Complexing properties of [(glycylamino)methyl]phosphinic acids towards Co2+, Ni2+, Cu2+ and Zn2+ ions in aqueous solutions

Abstract

The complexing properties of the phosphinic acid analogues of glycylglycine ([(glycylamino)methyl]phosphinic acids) NH₂CH₂C(O)–NHCH₂P(O)(R)(OH) [GlyGly(P^R)] (R = Ph, Me and tert-Bu) towards Co²⁺, Ni²⁺, Cu²⁺ and Zn²⁺ ions in aqueous solutions are investigated using potentiometry, and absorption and EPR spectroscopies. The potentiometric results indicate different properties of the Cu²⁺–GlyGly(P^R) systems in comparison with glycylglycine and its phosphonic acid analogue NH₂CH₂C(O)–NHCH₂P(O)(OH)₂ [GlyGly(P)]. The phosphinic dipeptides GlyGly(P^R) readily form complexes with Cu²⁺/ligand molar ratio 1 ∶ 2 exhibiting the (N_amine, N_amide)₂ coordination mode above pH 9 even in solutions with only a slight excess of the ligand. In the system with GlyGly, the Cu²⁺ complex is observed at pH 12–13 and a metal ∶ ligand ratio of 1 ∶ 500. The metal-induced deprotonation of the amide nitrogen and the extent of formation of the 1 ∶ 2 complexes depend on the acidity of the phosphinic acid group which is influenced by the substituent at the phosphorus atom. The models based on potentiometry are confirmed by spectroscopic measurements. Stability constants of the phosphinic dipeptides GlyGly(P^R) with the other metal ions are the same as for glycylglycine and, therefore, the same binding pattern through the amine group and peptide oxygen is proposed.

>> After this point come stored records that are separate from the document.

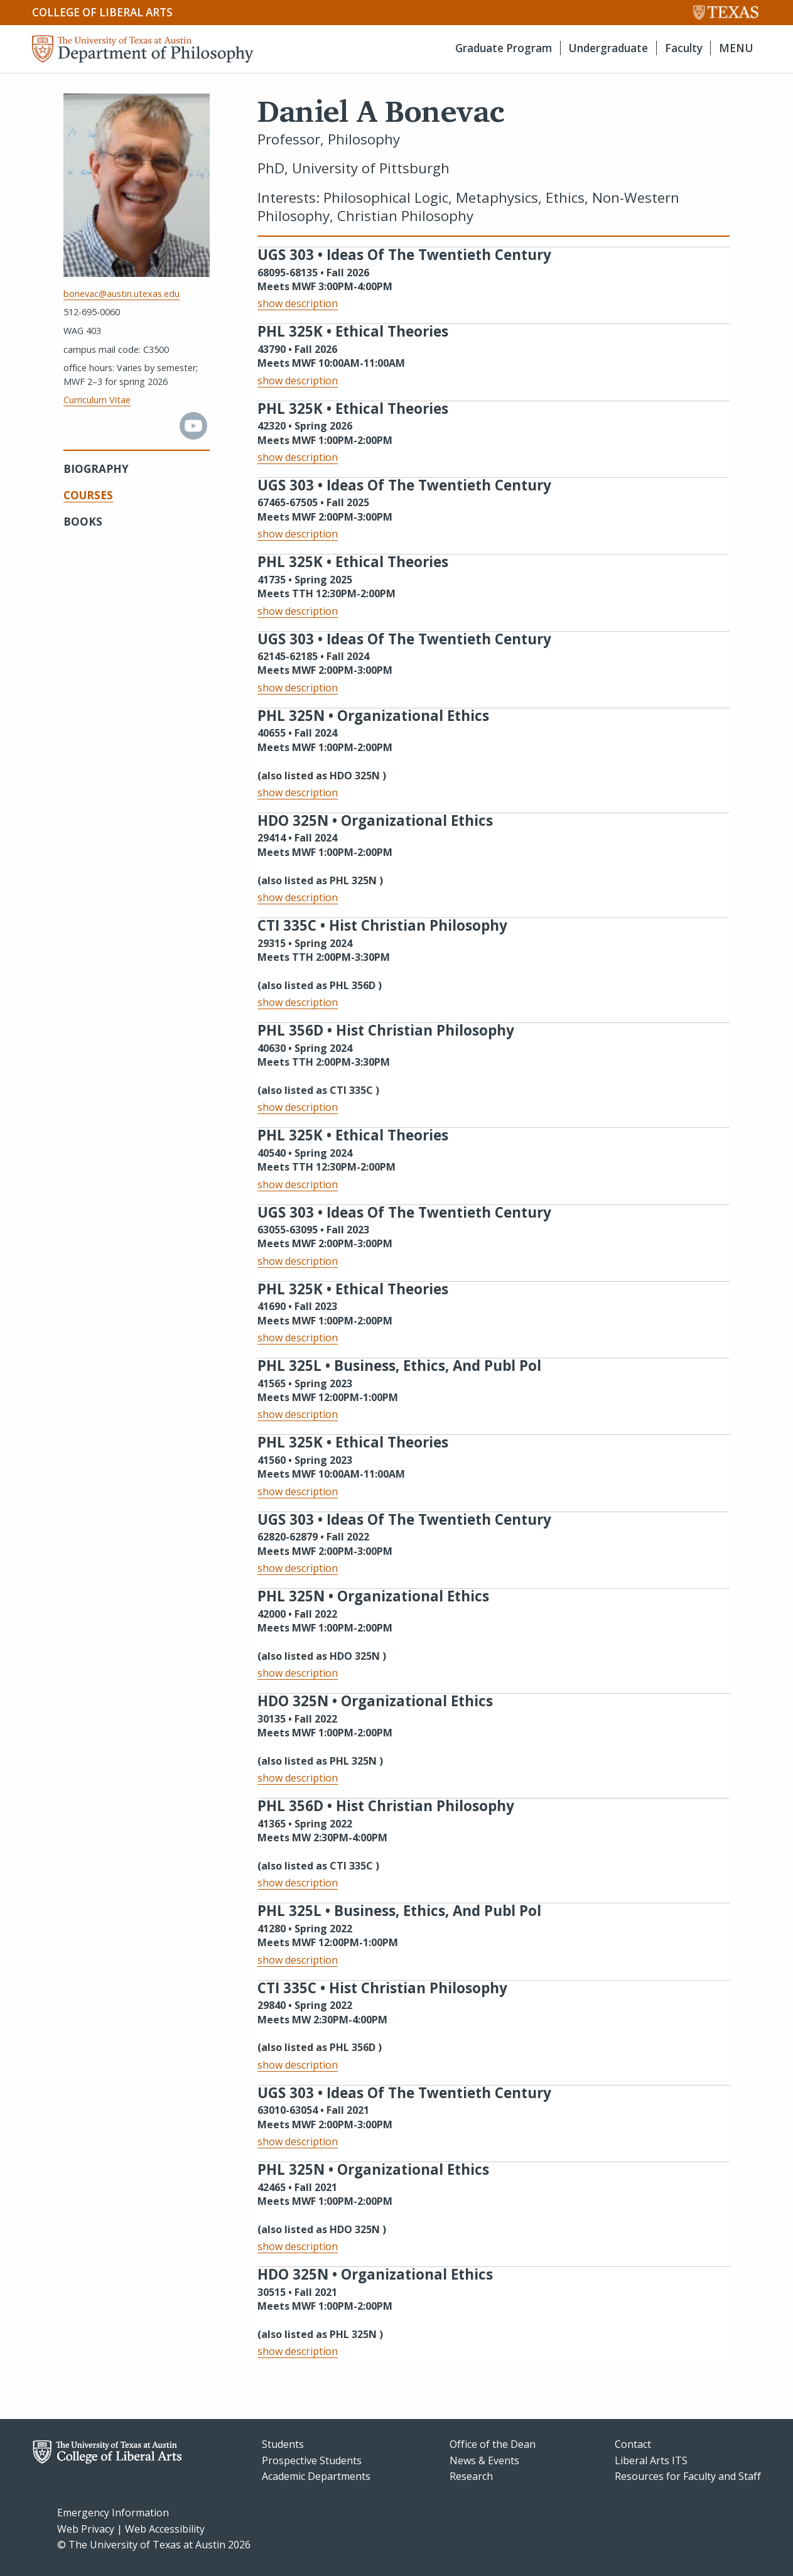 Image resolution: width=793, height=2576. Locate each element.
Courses (88, 495)
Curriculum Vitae (97, 400)
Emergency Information (113, 2512)
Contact (633, 2444)
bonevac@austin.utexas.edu (121, 294)
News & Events (484, 2460)
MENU (736, 48)
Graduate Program (503, 48)
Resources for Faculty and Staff (688, 2476)
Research (471, 2476)
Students (283, 2444)
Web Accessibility (165, 2529)
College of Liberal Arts (102, 12)
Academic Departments (316, 2476)
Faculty (684, 48)
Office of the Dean (493, 2444)
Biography (96, 469)
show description (297, 303)
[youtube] (193, 435)
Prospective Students (312, 2460)
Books (82, 521)
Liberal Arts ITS (651, 2460)
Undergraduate (608, 48)
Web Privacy (85, 2529) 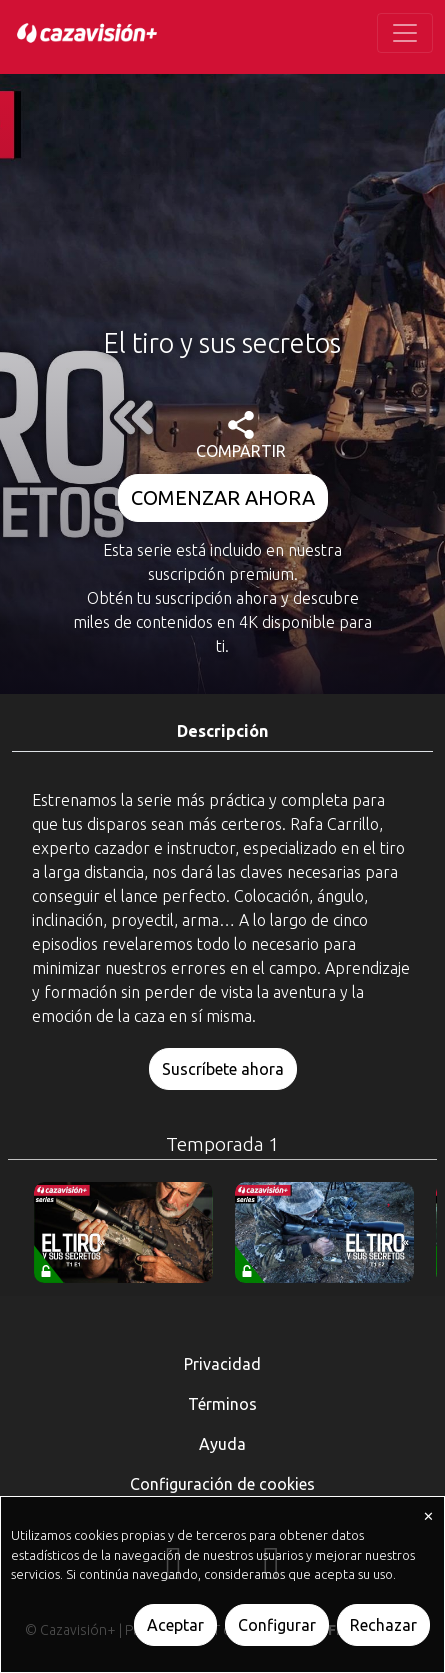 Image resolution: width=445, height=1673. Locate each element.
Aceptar (175, 1625)
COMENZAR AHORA (223, 497)
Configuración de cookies (222, 1484)
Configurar (277, 1625)
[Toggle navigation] (405, 33)
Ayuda (222, 1444)
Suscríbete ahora (223, 1069)
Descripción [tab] (222, 731)
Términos (222, 1404)
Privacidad (222, 1364)
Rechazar (383, 1625)
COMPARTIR (241, 435) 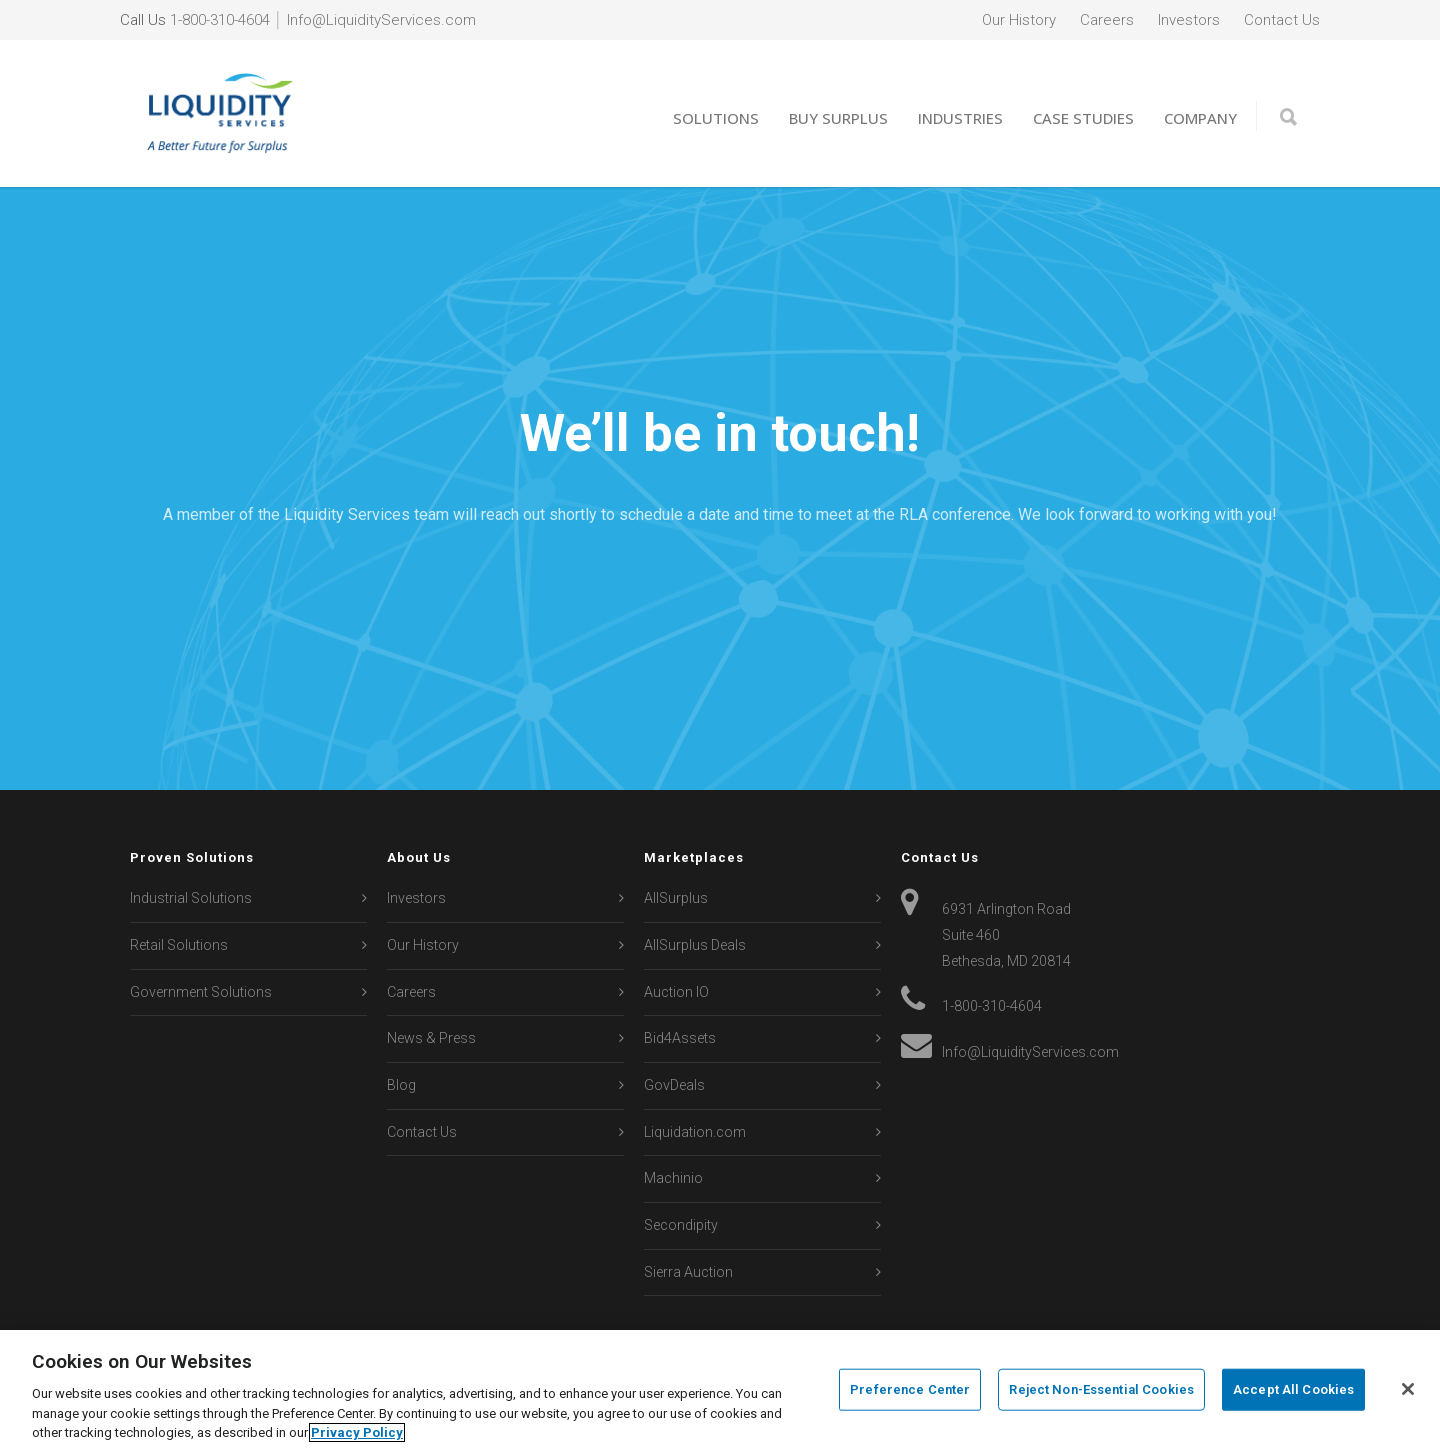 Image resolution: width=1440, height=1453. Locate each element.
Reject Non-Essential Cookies (1101, 1389)
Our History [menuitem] (1019, 20)
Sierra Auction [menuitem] (688, 1272)
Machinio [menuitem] (673, 1178)
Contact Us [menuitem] (1282, 20)
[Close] (1408, 1389)
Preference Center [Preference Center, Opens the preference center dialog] (910, 1389)
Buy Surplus (838, 118)
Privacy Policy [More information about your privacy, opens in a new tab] (357, 1432)
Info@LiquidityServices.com (381, 20)
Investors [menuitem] (1189, 20)
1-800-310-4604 (220, 20)
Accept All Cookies (1293, 1389)
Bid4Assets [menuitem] (680, 1038)
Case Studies (1083, 118)
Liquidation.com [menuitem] (695, 1132)
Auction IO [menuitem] (676, 992)
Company (1200, 118)
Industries (960, 118)
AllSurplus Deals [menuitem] (695, 945)
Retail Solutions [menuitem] (179, 945)
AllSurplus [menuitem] (676, 898)
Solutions (716, 118)
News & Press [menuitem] (431, 1038)
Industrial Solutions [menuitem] (191, 898)
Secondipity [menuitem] (681, 1225)
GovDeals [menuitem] (674, 1085)
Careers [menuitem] (1107, 20)
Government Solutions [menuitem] (201, 992)
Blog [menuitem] (401, 1085)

The presence of protonated complexes is assumed in all the systems studied. In the protonated complexes, the peptide is bound through the phosphinic acid group whereas the amino group remains protonated. The presence of the species in the system containing the phosphonic acid analogue of glycylglycine [GlyGly(P)] with Cu²⁺, which was investigated by potentiometry previously, is confirmed by EPR spectroscopy.